# Newbie-where is my courage



## brokenfool (Sep 23, 2011)

I have been lurking here for about 2 months and have taken some advice. I am reaching one of those pivotal moments and am truly afraid. Here is my story (short and sweet). WW was having an EA via facebook and meetings. She told me about her "friend" as she was helping him with his Marital problems and I was either too naive or stupid to recognize the signs (texting and phone late night, GNO to 3am etc.etc)
I had the gut feeling something was not right but said nothing.
She suggested MC to work on our "little issues" and then dday. I was away on business and she had our kids sleep at her mothers house (she has never done that before). I checked phone records and she was called at 3am 7am and 11am and based on the legnth of the calls they spoke (7am call went to voicemail), I confronted her in MC and she said it was her friend "insert girls name here". I called that number and of coarse a male answered and also has a male voicemail (she does not know I called the number).
She has vagualy suggested that she has "made some mistakes" and I believe she has ended the affair and is being very attentive to me and remorseful but we have not talked about the affair. She continually asks if I am "mad at her" of which I lie and say no, as I am trying to keep my cool and do the whole 180 thing.
My questiion is this. I NEED TO KNOW. However, I cannot have a conversation about it. Would it be inappropriate to ask her to write me a letter asking in full detail what her "mistakes" were. I feel if we talk about it she will break down and I will end up comforting her, which I do not want to do. Any suggestions.

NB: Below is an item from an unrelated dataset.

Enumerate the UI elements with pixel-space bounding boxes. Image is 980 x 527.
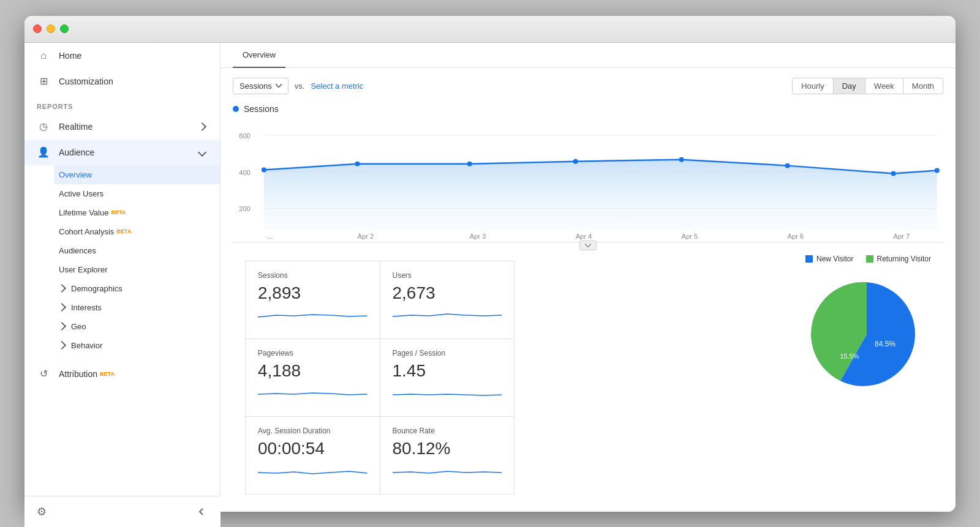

Sorry, it wasn't as short as I intended.


----------



## joe kidd (Feb 8, 2011)

Do you want to share her? If no then take the appropriate action. If yes then keep on with what you are doing. Ea's when given enough time become PA's. Do you have access to her FB? Gather what you need and confront.


----------



## brokenfool (Sep 23, 2011)

Joe,

I should clarify. She was confronted on the EA in MC and NC was established., but I believe it went PA prior to D-day. That is the part I do not know. But the question again is, Can I ask her to write a letter to me giving me full disclosure and transparency or is this better done face to face.


----------



## joe kidd (Feb 8, 2011)

brokenfool said:


> Joe,
> 
> I should clarify. She was confronted on the EA in MC and NC was established., but I believe it went PA prior to D-day. That is the part I do not know. But the question again is, Can I ask her to write a letter to me giving me full disclosure and transparency or is this better done face to face.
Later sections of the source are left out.